Reference no: EM133015544
Task 1: Split the dataset
Write a python script lab5a.py to do the following:
1. You will be using the following packages and should add the imports first: import pandas
2. You have to use the same data set (dataset.csv) from lab 2.Read the data from csv file into a data frame object.
3. Obtain 30 random samples of benginware and save them in a new data frame. Use random.samples() for this,
4. Repeat the last step for malware samples.
5. Combine the two sets obtained in step 3 and 4.
6. Remove these samples from the original data frame based on dataset.csv file.
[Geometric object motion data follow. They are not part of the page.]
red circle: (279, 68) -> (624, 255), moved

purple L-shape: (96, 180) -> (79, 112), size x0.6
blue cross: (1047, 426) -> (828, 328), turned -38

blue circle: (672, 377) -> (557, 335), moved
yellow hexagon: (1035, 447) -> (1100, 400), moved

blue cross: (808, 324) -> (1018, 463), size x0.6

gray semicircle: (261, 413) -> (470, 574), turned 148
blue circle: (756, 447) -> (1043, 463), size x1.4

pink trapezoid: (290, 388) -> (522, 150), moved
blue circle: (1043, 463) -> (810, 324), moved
Write the data in a csv file named "reduceddataset.csv". The file will contain all the data for the rest of the samples.
7. Write the data (only the MD5 hash and label columns) from step 5 in a csv file named "samples.csv". The file contains only md5 hash and labels for selected samples.
Task 2: Feature selection using cross-validation
Write a python script called lab5b.py to do the following:
1. You will be using the following packages and should add the imports first:
2. Read the data from "reduceddataset.csv" into a data frame.
3. Add another label called "target" to encode labels as 0 and 1.
4. Extract the features only, i.e. by dropping the MD5 hash, label and target columns.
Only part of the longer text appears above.